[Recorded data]
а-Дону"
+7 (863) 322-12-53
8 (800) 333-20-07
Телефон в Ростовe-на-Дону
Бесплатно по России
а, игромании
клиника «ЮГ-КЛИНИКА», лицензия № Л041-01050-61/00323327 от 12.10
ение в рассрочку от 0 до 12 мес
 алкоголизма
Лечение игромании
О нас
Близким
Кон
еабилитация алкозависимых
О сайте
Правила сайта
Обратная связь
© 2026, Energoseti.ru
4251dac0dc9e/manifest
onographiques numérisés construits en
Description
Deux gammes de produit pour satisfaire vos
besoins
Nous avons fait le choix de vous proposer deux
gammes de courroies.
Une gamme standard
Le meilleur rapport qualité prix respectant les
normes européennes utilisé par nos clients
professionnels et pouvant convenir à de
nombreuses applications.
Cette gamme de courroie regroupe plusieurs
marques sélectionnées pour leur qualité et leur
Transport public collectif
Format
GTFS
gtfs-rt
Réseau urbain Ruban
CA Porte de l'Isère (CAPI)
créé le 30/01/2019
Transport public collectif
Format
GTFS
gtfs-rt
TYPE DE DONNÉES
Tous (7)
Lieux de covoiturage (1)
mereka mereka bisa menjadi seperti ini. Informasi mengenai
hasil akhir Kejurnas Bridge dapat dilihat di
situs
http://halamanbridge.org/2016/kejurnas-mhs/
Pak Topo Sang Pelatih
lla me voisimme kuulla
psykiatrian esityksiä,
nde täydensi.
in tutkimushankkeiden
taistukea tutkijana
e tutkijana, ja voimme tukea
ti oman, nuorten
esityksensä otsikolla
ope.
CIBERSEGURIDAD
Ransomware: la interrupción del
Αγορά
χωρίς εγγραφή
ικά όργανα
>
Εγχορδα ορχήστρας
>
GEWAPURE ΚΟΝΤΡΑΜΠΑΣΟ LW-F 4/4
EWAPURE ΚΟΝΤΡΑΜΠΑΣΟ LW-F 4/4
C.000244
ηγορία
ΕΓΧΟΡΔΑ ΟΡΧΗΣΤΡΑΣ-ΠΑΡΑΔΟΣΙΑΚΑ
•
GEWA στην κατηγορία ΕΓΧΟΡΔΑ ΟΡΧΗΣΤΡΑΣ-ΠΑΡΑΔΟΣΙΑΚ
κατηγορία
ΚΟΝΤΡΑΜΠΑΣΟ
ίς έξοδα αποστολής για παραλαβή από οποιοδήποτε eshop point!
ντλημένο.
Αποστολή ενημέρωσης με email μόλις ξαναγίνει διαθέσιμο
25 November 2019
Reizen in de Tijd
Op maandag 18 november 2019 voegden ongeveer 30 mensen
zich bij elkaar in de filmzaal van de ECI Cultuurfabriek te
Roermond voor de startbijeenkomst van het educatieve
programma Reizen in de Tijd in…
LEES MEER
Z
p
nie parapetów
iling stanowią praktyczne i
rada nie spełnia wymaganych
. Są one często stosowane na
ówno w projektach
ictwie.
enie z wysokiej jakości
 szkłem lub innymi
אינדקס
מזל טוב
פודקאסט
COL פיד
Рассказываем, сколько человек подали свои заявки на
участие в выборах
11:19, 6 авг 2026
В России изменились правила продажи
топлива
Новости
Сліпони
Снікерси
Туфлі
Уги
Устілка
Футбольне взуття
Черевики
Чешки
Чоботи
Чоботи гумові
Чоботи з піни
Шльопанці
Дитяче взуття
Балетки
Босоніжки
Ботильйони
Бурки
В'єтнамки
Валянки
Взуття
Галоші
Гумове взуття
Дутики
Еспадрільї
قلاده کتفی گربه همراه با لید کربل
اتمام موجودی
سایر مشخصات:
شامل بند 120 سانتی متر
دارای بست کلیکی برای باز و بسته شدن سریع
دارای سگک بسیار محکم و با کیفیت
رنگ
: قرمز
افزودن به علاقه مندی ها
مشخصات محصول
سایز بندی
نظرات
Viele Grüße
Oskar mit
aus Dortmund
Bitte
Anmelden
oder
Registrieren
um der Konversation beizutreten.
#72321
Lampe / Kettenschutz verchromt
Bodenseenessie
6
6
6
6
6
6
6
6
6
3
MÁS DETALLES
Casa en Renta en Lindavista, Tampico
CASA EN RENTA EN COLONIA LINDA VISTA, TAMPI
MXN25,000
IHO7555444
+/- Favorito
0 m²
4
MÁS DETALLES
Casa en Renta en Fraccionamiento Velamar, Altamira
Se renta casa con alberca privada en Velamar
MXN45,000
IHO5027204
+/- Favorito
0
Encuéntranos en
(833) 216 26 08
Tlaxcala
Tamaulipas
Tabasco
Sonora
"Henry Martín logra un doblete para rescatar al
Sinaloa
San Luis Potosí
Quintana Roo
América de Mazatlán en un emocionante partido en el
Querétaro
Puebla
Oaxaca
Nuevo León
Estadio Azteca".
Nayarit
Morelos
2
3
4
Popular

> WHAT NEEDS TO BE DONE
Could I ask you to return the records exactly and in full?

> THE ANSWER
а-Дону"
+7 (863) 322-12-53
8 (800) 333-20-07
Телефон в Ростовe-на-Дону
Бесплатно по России
а, игромании
клиника «ЮГ-КЛИНИКА», лицензия № Л041-01050-61/00323327 от 12.10
ение в рассрочку от 0 до 12 мес
 алкоголизма
Лечение игромании
О нас
Близким
Кон
еабилитация алкозависимых
О сайте
Правила сайта
Обратная связь
© 2026, Energoseti.ru
4251dac0dc9e/manifest
onographiques numérisés construits en
Description
Deux gammes de produit pour satisfaire vos
besoins
Nous avons fait le choix de vous proposer deux
gammes de courroies.
Une gamme standard
Le meilleur rapport qualité prix respectant les
normes européennes utilisé par nos clients
professionnels et pouvant convenir à de
nombreuses applications.
Cette gamme de courroie regroupe plusieurs
marques sélectionnées pour leur qualité et leur
Transport public collectif
Format
GTFS
gtfs-rt
Réseau urbain Ruban
CA Porte de l'Isère (CAPI)
créé le 30/01/2019
Transport public collectif
Format
GTFS
gtfs-rt
TYPE DE DONNÉES
Tous (7)
Lieux de covoiturage (1)
mereka mereka bisa menjadi seperti ini. Informasi mengenai
hasil akhir Kejurnas Bridge dapat dilihat di
situs
http://halamanbridge.org/2016/kejurnas-mhs/
Pak Topo Sang Pelatih
lla me voisimme kuulla
psykiatrian esityksiä,
nde täydensi.
in tutkimushankkeiden
taistukea tutkijana
e tutkijana, ja voimme tukea
ti oman, nuorten
esityksensä otsikolla
ope.
CIBERSEGURIDAD
Ransomware: la interrupción del
Αγορά
χωρίς εγγραφή
ικά όργανα
>
Εγχορδα ορχήστρας
>
GEWAPURE ΚΟΝΤΡΑΜΠΑΣΟ LW-F 4/4
EWAPURE ΚΟΝΤΡΑΜΠΑΣΟ LW-F 4/4
C.000244
ηγορία
ΕΓΧΟΡΔΑ ΟΡΧΗΣΤΡΑΣ-ΠΑΡΑΔΟΣΙΑΚΑ
•
GEWA στην κατηγορία ΕΓΧΟΡΔΑ ΟΡΧΗΣΤΡΑΣ-ΠΑΡΑΔΟΣΙΑΚ
κατηγορία
ΚΟΝΤΡΑΜΠΑΣΟ
ίς έξοδα αποστολής για παραλαβή από οποιοδήποτε eshop point!
ντλημένο.
Αποστολή ενημέρωσης με email μόλις ξαναγίνει διαθέσιμο
25 November 2019
Reizen in de Tijd
Op maandag 18 november 2019 voegden ongeveer 30 mensen
zich bij elkaar in de filmzaal van de ECI Cultuurfabriek te
Roermond voor de startbijeenkomst van het educatieve
programma Reizen in de Tijd in…
LEES MEER
Z
p
nie parapetów
iling stanowią praktyczne i
rada nie spełnia wymaganych
. Są one często stosowane na
ówno w projektach
ictwie.
enie z wysokiej jakości
 szkłem lub innymi
אינדקס
מזל טוב
פודקאסט
COL פיד
Рассказываем, сколько человек подали свои заявки на
участие в выборах
11:19, 6 авг 2026
В России изменились правила продажи
топлива
Новости
Сліпони
Снікерси
Туфлі
Уги
Устілка
Футбольне взуття
Черевики
Чешки
Чоботи
Чоботи гумові
Чоботи з піни
Шльопанці
Дитяче взуття
Балетки
Босоніжки
Ботильйони
Бурки
В'єтнамки
Валянки
Взуття
Галоші
Гумове взуття
Дутики
Еспадрільї
قلاده کتفی گربه همراه با لید کربل
اتمام موجودی
سایر مشخصات:
شامل بند 120 سانتی متر
دارای بست کلیکی برای باز و بسته شدن سریع
دارای سگک بسیار محکم و با کیفیت
رنگ
: قرمز
افزودن به علاقه مندی ها
مشخصات محصول
سایز بندی
نظرات
Viele Grüße
Oskar mit
aus Dortmund
Bitte
Anmelden
oder
Registrieren
um der Konversation beizutreten.
#72321
Lampe / Kettenschutz verchromt
Bodenseenessie
6
6
6
6
6
6
6
6
6
3
MÁS DETALLES
Casa en Renta en Lindavista, Tampico
CASA EN RENTA EN COLONIA LINDA VISTA, TAMPI
MXN25,000
IHO7555444
+/- Favorito
0 m²
4
MÁS DETALLES
Casa en Renta en Fraccionamiento Velamar, Altamira
Se renta casa con alberca privada en Velamar
MXN45,000
IHO5027204
+/- Favorito
0
Encuéntranos en
(833) 216 26 08
Tlaxcala
Tamaulipas
Tabasco
Sonora
"Henry Martín logra un doblete para rescatar al
Sinaloa
San Luis Potosí
Quintana Roo
América de Mazatlán en un emocionante partido en el
Querétaro
Puebla
Oaxaca
Nuevo León
Estadio Azteca".
Nayarit
Morelos
2
3
4
Popular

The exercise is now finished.